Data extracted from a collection
*** Begin section ***
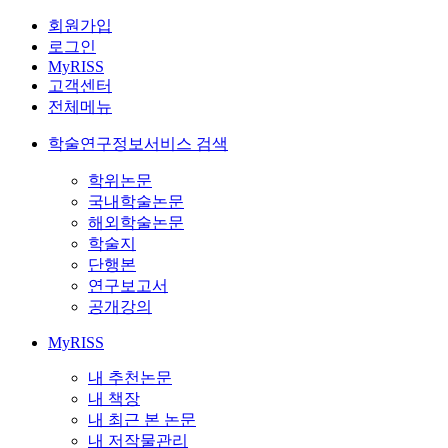
회원가입
로그인
MyRISS
고객센터
전체메뉴
학술연구정보서비스 검색
학위논문
국내학술논문
해외학술논문
학술지
단행본
연구보고서
공개강의
MyRISS
내 추천논문
내 책장
내 최근 본 논문
내 저작물관리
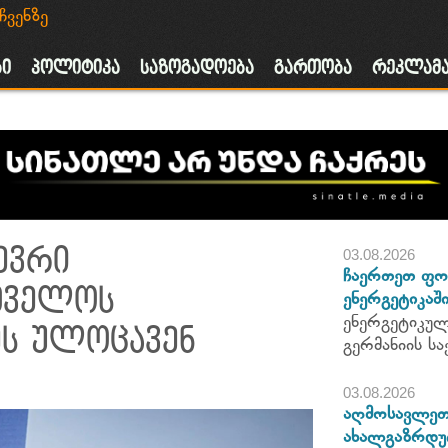
ჩვენზე
ა
ბი
პოლიტიკა
საზოგადოება
გართობა
რეკლამ
ევრი
03.08.2026
ჩაერთეთ ფო
თველოს
ენერგეტიკაში
ენერგეტიკულ
ს ულოცავენ
გერმანიის 
03.08.2026
აღმოსავლეთ 
ახალგაზრდუ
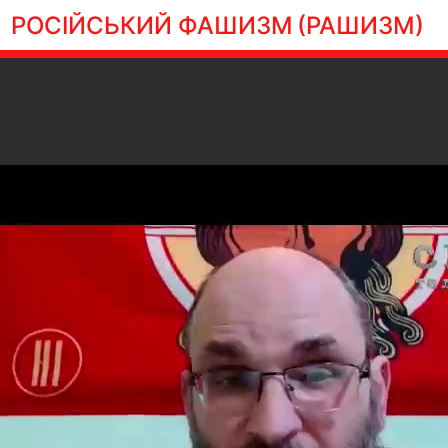
РОСІЙСЬКИЙ ФАШИЗМ
(РАШИЗМ)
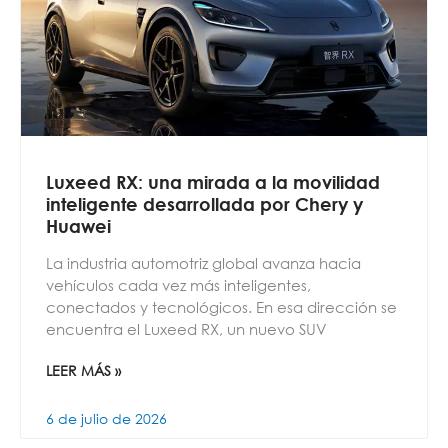
Luxeed RX: una mirada a la movilidad
inteligente desarrollada por Chery y
Huawei
La industria automotriz global avanza hacia
vehículos cada vez más inteligentes,
conectados y tecnológicos. En esa dirección se
encuentra el Luxeed RX, un nuevo SUV
LEER MÁS »
6 de julio de 2026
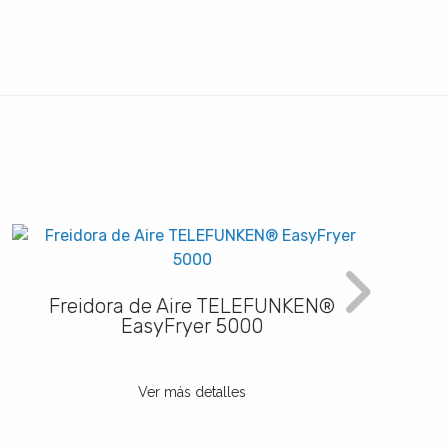
Freidora de Aire TELEFUNKEN®
Fre
EasyFryer 5000
Ver más detalles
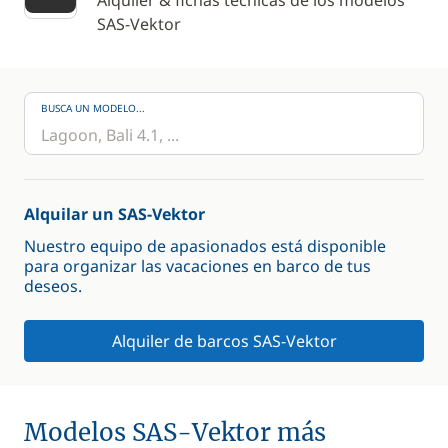
Alquiler & fichas técnicas de los modelos
SAS-Vektor
BUSCA UN MODELO...
Alquilar un SAS-Vektor
Nuestro equipo de apasionados está disponible
para organizar las vacaciones en barco de tus
deseos.
Alquiler de barcos SAS-Vektor
Modelos SAS-Vektor más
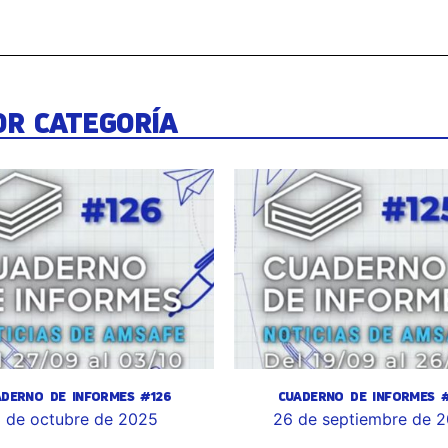
OR CATEGORÍA
ADERNO DE INFORMES #126
CUADERNO DE INFORMES #
 de octubre de 2025
26 de septiembre de 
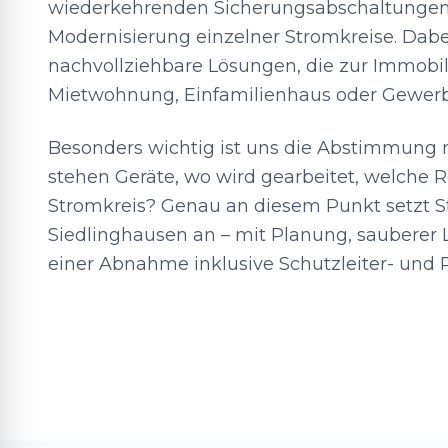
wiederkehrenden Sicherungsabschaltungen 
Modernisierung einzelner Stromkreise. Dabe
nachvollziehbare Lösungen, die zur Immobil
Mietwohnung, Einfamilienhaus oder Gewerb
Besonders wichtig ist uns die Abstimmung 
stehen Geräte, wo wird gearbeitet, welche 
Stromkreis? Genau an diesem Punkt setzt S
Siedlinghausen an – mit Planung, sauberer
einer Abnahme inklusive Schutzleiter- und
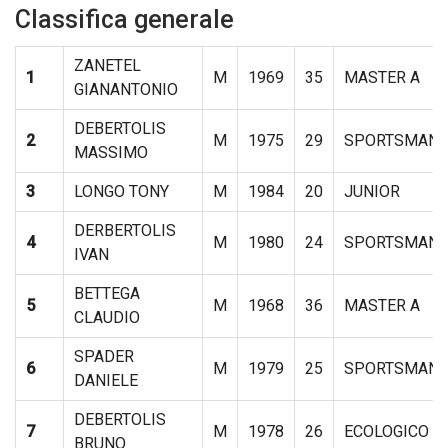
Classifica generale
ZANETEL
1
M
1969
35
MASTER A
GIANANTONIO
DEBERTOLIS
2
M
1975
29
SPORTSMAN
MASSIMO
3
LONGO TONY
M
1984
20
JUNIOR
DERBERTOLIS
4
M
1980
24
SPORTSMAN
IVAN
BETTEGA
5
M
1968
36
MASTER A
CLAUDIO
SPADER
6
M
1979
25
SPORTSMAN
DANIELE
DEBERTOLIS
7
M
1978
26
ECOLOGICO
BRUNO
*** End section ***
→ The problem
Whenever a line in the records above contains the string "Vektor", copy that line.

→ Task result
SAS-Vektor
Alquilar un SAS-Vektor
Alquiler de barcos SAS-Vektor
Modelos SAS-Vektor más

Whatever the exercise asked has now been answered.